Im Vergleich zu Mepolizumab unterscheidet sich die Aminosäuresequenz. Dadurch wird eine höhere Bindungsaffinität gegen IL-5 erreicht. Durch Modifikationen im Fc-Teil des Antikörpers bindet Depemokimab verstärkt an den neonatalen Fc-Rezeptor (FcRn-Rezeptor). Dadurch wird ein lysosomaler Abbau verhindert.

Im Vergleich zu Mepolizumab wird dadurch eine etwa 29-fach höhere Wirksamkeit und eine etwa 2-fach niedrigere Clearance erreicht. Daraus ergibt sich eine reduzierte Injektionshäufigkeit von 2-mal jährlich.

Derzeit (2025) laufen Zulassungsstudien für die Add-on-Behandlung von Patienten ab 12 Jahren mit schwerem Asthma vom eosinophilem Phänotyp und einer Vorgeschichte von Exazerbationen trotz Einnahme von inhalativen Glukokortikoiden in mittlerer oder hoher Dosis.

Als weitere Indikationen kommen chronische Rhinosinusitis mit Nasenpolypen, eosinophile Granulomatose mit Polyangiitis (EGPA) und das hypereosinophile Syndrom (HES) in Betracht.

In den ANCHOR-1 (N=271) und ANCHOR-2 (N=257) Studien wurden statistisch signifikante Verbesserungen bei der Größe der Nasenpolypen und der nasalen Obstruktion bei einer zweimal jährlichen Injektion erzielt.

Die SWIFT 1/2-Studie untersuchte die Behandlung von schwerem Asthma.
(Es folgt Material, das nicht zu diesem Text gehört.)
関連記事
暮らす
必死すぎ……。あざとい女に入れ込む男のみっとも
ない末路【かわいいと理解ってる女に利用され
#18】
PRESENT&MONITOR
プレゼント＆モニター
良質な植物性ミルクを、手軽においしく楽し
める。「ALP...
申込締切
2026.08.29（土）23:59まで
Hier war die annualisierte Rate klinisch signifikanter Exazerbationen über 52 Wochen unter Depemokimab signifikant (58/48 %; P < 0,001) niedriger als unter Placebo.

Das Nebenwirkungsprofil ähnelte in den SWIFT- und ANCHOR-Studien dem Placeboniveau. Die häufigsten Nebenwirkungen waren Lokalreaktionen an der Einstichstelle und Kopfschmerzen.

Bisher (04/2025) wurde Depemokimab noch nicht durch die EMA zugelassen.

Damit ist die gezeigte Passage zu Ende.